Olá Pessoal, Fabio Akita

Se você ainda não viu meus vídeos sobre faculdade e linguagens veja a playlist linkada acima e nas descrições.

Um tema que eu repito constantemente é que você aprenda a aprender. Bom, todo vídeo que fala sobre carreira fala algum clichê desse tipo: O importante é se esforçar. O importante é nunca parar. O importante é estudar isso ou estudar aquilo. O importante é a disciplina. Fuck that. Eu sei disso, você sabe disso, que diferença isso faz? Qual é a chave de verdade?

Se não ficou claro ainda, todos os meus vídeos mostram pequenos aspectos disso na prática. Daqui algum tempo vocês vão poder ver todos os meus vídeos em sequência e vão ver que eles vão se encaixando.

Mas hoje quero fazer uma pausa e contar uma história diferente.

No ano passado em 2017 eu fiquei numa discussão com o povo do escritório acerca de talento. É uma coisa que me irrita pessoalmente. Neymar, Mozart, Einstein, pense em grandes nomes do esporte, das ciências, da música, ou qualquer coisa produtiva. Você sempre vai encontrar nomes absurdamente fora dos padrões, muitos elevados ao status de semi-deus.

São nomes inalcançáveis. Se você assistir um filme biótipo ou qualquer documentário ou mesmo biografias, vai parecer que você está lendo sobre alguém que sequer poderia ser um Homo Sapiens, um Hiper Sapiens??

Eu tenho um sério problema com esse conceito. Pessoalmente eu não acredito em talentos naturais. Esse vai ser o tema do próximo vídeo

O outro ponto que muita gente levanta principalmente nas discussões políticas sobre pró ou contra aborto - que aliás, pros propósitos deste canal, não me interessa muito pra que lado você pende nessa discussão, me interessa a implicação: imagina se um Einstein não tivesse nascido. Ou se um Darwin não tivesse nascido. Você certamente já pensou isso ou ouviu isso. E se eu te disser que se Einstein ou Darwin não tivessem existido, ainda assim teríamos a mesma Teoria Geral e Especial da Relatividade e a Teoria de todas as Teorias, a Teoria da Evolução das Espécies via Seleção Natural?

(...)

Este episódio é sobre o livro do físico Roger Schlafly intitulado "How Einstein Ruined Physics" ou "Como Einstein arruinou a física". Citando o artigo de Mark Green de 2012 para o site Sott.net. Vamos lá.

Einstein é considerado o maior gênio do mundo por ter criado a teoria da relatividade.

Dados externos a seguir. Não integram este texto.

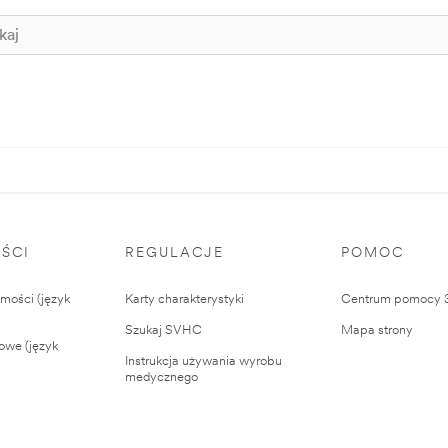
ŚCI
REGULACJE
POMOC
ości (język
Karty charakterystyki
Centrum pomocy
Szukaj SVHC
Mapa strony
owe (język
Instrukcja używania wyrobu
medycznego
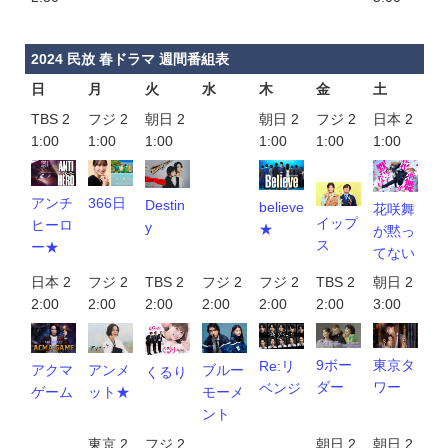
2024 民放 春ドラマ 週間番組表
日
月
火
水
木
金
土
TBS 2
フジ 2
朝日 2
朝日 2
フジ 2
日本 2
1:00
1:00
1:00
1:00
1:00
1:00
366日
アンチ
Destin
believe
花咲舞
イップ
ヒーロ
y
★
が黙っ
ス
ー★
てない
日本 2
フジ 2
TBS 2
フジ 2
フジ 2
TBS 2
朝日 2
2:00
2:00
2:00
2:00
2:00
2:00
3:00
9ボー
東京タ
Re:リ
アンメ
アクマ
ブルー
くるり
ダー
ワー
ベンジ
ット★
ゲーム
モーメ
ント
東京 2
フジ 2
朝日 2
朝日 2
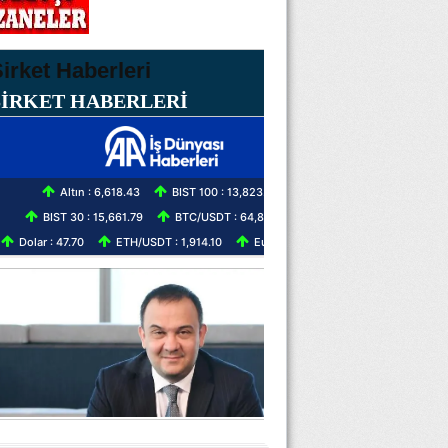
ŞİRKET HABERLERİ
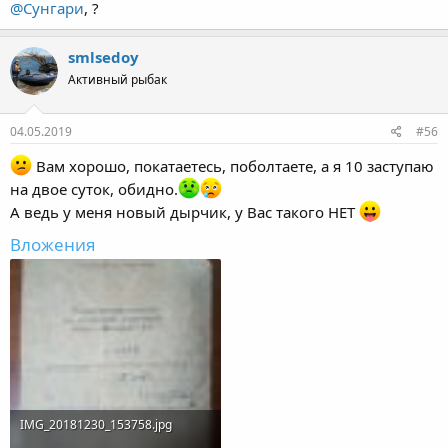
@Сунгари
, ?
smlsedoy
Активный рыбак
04.05.2019
#56
Вам хорошо, покатаетесь, поболтаете, а я 10 заступаю
на двое суток, обидно.
А ведь у меня новый дырчик, у Вас такого НЕТ
Вложения
IMG_20181230_153758.jpg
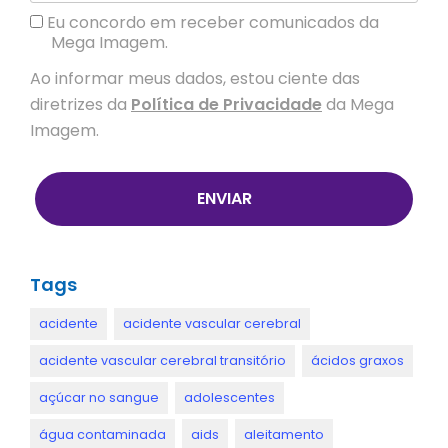
Eu concordo em receber comunicados da
Mega Imagem.
Ao informar meus dados, estou ciente das
diretrizes da
Política de Privacidade
da Mega
Imagem.
ENVIAR
Tags
acidente
acidente vascular cerebral
acidente vascular cerebral transitório
ácidos graxos
açúcar no sangue
adolescentes
água contaminada
aids
aleitamento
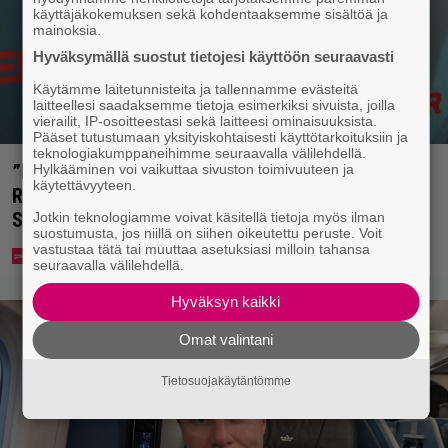
käyttäjäkokemuksen sekä kohdentaaksemme sisältöä ja
mainoksia.
Hyväksymällä suostut tietojesi käyttöön seuraavasti
Käytämme laitetunnisteita ja tallennamme evästeitä
laitteellesi saadaksemme tietoja esimerkiksi sivuista, joilla
vierailit, IP-osoitteestasi sekä laitteesi ominaisuuksista.
Pääset tutustumaan yksityiskohtaisesti käyttötarkoituksiin ja
teknologiakumppaneihimme seuraavalla välilehdellä.
”Nukuimme kaikki viisi samassa huoneessa” –
Hylkääminen voi vaikuttaa sivuston toimivuuteen ja
käytettävyyteen.
Renny Harlinin perhe vietti unelmien kesän
Suomessa
Jotkin teknologiamme voivat käsitellä tietoja myös ilman
suostumusta, jos niillä on siihen oikeutettu peruste. Voit
vastustaa tätä tai muuttaa asetuksiasi milloin tahansa
seuraavalla välilehdellä.
Hyväksyn kaikki
Omat valintani
Tietosuojakäytäntömme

O livro de Schlafly explica sobre a relatividade, como ela foi descoberta e como ela se encaixa na longa história de tentar entender movimento e simetria. O livro mostra que o papel de Einstein é terrivelmente mal interpretada.

Ele é famoso por ter unificado o espaço e o tempo na teoria da relatividade, e por ter revolucionado a ciência somente com puro pensamento. De fato, seu famoso paper de relatividade meramente postulou o que havia sido previamento provado, e ele mesmo nem entendia porque espaço e tempo estavam sendo unificados.

Milhões acreditam que Albert Einstein foi o maior cientista que já viveu. Obviamente soa uma enorme redundância dizer isso, certo?

O que tornou Einstein tão grande? A história é mais ou menos assim: Albert Einstein, um jovem funcionário de um escritório suíço de patentes, sozinho transformou a física de uma ciência tridimensional estática para um incrível universo de espaço-tempo quadridimensional através de brilhantes e solitários experimentos de pensamento envolvendo gravidade, movimento, espaço e tempo. Einstein também fez incursões no entendimento da natureza da luz e energia e foi o primeiro a compreender a equivalência entre energia e massa. As descobertas de Einstein não só transformaram a física moderna mas nossa visão de como vemos o universo.

Schlafly discorda. "É tudo um mito. Einstein não inventou a relatividade ou a maioria das coisas que lhe dão crédito". Wow!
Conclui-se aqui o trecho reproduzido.